Generell waren die meisten Charaktere hier mir nicht sonderlich sympathisch, das machte in diesem Buch aber gar nichts. Auch so konnte ich an ihren Schicksal teilhaben und mit ihnen fühlen, so machte es ihre Persönlichkeit ja auch erklärbar.

Ebenfalls ein großer Pluspunkt geht an die Stimmung die der Autor wunderbar transportiert hat.
Auch wenn sie recht erdrückend war und man sich ihr teils gerne entzogen hätte, so kann man es einfach nicht. ;)
Ich mochte die düstere Melancholie des Buches, das Derbe und die Verruchtheit die teils sehr unangenehm war, da provokant und verstörend. Allerdings lebt das Buch mitunter genau davon.

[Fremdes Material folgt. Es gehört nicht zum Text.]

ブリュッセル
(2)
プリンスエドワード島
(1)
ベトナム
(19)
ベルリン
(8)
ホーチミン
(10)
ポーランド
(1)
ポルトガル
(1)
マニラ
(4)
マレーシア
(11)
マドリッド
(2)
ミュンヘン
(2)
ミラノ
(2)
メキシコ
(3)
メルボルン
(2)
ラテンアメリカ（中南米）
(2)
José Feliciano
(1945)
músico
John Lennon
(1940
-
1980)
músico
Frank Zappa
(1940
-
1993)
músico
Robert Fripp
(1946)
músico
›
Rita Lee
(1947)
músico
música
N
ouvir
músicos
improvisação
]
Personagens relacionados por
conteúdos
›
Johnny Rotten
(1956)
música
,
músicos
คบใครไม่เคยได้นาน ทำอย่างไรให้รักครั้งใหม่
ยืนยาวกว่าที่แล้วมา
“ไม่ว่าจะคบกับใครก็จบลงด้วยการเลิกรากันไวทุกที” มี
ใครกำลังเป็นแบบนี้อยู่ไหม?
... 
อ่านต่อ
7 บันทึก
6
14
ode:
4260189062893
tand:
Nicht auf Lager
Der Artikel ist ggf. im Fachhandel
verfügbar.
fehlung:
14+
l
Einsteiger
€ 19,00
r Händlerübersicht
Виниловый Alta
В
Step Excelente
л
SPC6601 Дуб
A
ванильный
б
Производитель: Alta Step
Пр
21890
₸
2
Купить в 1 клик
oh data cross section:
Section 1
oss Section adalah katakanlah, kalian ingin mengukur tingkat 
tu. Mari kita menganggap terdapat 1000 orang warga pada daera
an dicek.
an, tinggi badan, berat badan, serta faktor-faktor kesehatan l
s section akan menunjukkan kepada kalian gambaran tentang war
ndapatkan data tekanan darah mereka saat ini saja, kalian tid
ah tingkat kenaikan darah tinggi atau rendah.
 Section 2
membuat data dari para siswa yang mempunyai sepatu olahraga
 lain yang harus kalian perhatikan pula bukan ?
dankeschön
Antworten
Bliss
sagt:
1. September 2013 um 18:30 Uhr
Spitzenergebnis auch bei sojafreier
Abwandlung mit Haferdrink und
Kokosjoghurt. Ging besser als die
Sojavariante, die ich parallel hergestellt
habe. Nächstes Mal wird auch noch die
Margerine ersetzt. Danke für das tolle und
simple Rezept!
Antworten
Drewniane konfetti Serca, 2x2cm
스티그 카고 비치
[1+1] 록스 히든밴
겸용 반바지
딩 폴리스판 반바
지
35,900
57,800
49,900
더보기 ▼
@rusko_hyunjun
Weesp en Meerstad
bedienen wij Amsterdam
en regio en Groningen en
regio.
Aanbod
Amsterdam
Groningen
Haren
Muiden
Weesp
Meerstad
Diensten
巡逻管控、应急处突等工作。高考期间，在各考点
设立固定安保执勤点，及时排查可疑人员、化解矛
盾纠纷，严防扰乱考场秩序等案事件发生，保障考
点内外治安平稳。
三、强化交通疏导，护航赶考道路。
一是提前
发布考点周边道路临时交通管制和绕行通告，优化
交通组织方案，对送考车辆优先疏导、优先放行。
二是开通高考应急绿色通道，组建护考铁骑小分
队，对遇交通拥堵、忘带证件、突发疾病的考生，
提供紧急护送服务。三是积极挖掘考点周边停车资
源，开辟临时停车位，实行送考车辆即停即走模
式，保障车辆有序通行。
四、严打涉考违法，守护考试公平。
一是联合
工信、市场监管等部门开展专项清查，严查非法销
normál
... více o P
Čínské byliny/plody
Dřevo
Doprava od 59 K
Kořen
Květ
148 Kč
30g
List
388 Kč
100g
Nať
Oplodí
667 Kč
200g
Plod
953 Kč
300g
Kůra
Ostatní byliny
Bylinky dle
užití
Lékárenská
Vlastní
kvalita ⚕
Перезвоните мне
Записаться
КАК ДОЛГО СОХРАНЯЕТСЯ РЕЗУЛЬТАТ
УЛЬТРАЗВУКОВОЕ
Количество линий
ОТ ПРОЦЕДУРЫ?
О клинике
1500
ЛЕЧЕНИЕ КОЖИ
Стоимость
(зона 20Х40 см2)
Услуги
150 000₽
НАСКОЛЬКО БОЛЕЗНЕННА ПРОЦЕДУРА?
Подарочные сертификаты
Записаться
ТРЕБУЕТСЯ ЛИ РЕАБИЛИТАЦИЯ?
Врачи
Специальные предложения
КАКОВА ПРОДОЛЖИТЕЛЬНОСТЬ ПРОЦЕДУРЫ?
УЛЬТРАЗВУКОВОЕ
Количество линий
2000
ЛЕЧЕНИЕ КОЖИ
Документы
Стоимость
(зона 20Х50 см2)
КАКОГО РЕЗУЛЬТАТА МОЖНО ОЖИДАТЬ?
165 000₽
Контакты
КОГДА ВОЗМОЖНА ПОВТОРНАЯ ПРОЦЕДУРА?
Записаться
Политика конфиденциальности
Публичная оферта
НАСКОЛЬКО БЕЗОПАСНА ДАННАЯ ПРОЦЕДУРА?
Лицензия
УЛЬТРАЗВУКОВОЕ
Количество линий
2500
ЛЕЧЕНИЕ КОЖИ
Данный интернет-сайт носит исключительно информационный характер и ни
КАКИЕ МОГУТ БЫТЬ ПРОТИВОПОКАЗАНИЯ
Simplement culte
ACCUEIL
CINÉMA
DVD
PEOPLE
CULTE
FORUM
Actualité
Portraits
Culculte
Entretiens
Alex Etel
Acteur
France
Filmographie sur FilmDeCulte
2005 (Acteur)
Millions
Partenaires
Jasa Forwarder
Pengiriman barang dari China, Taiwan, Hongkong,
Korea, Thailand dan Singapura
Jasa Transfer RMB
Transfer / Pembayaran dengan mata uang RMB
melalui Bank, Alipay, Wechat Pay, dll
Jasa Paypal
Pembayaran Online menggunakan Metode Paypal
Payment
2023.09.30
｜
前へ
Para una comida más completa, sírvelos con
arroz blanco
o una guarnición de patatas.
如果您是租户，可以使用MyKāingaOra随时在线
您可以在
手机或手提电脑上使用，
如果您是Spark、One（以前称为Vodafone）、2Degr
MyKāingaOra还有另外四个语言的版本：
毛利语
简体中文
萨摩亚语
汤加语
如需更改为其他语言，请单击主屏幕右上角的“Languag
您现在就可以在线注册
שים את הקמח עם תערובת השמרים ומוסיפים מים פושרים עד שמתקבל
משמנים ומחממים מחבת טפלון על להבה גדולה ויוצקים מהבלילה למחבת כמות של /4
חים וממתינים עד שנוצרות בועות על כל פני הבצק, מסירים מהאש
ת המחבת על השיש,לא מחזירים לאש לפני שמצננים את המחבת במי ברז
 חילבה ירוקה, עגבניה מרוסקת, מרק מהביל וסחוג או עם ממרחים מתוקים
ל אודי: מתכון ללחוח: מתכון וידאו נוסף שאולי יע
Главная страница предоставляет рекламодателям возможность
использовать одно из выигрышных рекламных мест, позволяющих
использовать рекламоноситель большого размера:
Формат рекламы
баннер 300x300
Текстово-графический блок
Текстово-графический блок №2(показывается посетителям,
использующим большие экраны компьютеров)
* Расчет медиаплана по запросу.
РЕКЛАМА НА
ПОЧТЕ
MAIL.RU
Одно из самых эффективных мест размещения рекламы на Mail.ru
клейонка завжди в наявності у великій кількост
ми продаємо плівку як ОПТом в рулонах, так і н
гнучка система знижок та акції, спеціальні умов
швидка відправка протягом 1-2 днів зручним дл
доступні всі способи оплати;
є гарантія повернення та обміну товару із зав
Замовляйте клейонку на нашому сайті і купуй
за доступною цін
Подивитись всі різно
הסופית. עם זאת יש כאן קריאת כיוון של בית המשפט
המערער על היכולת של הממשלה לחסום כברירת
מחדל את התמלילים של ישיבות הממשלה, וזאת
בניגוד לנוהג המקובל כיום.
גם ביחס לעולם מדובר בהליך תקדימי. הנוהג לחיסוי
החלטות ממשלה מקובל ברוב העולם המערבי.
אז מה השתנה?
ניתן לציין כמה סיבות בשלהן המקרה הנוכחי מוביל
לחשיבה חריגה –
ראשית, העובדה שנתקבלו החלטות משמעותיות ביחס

Am meisten hat mich aber das Ende des Buches für sich eingenommen, auch wenn ich da das starke Gefühl hatte, dass das der eigentliche Beginn der Geschichte ist, aber irgendwie gefiel es mir gerade deshalb, auch wenn ich durchaus noch gerne mehr gelesen hätte.
Aber auch so stimmte es mich vergnüglich weil es schön und versöhnlich war und einen kleinen Hoffnungschimmer hinterließ.

Ein ungewöhnlich und tiefgehendes Buch, das sicherlich nicht jedem gefallen wird, mich aber durch seine Stimmung und komplexen Familiengeschichte gefesselt hat.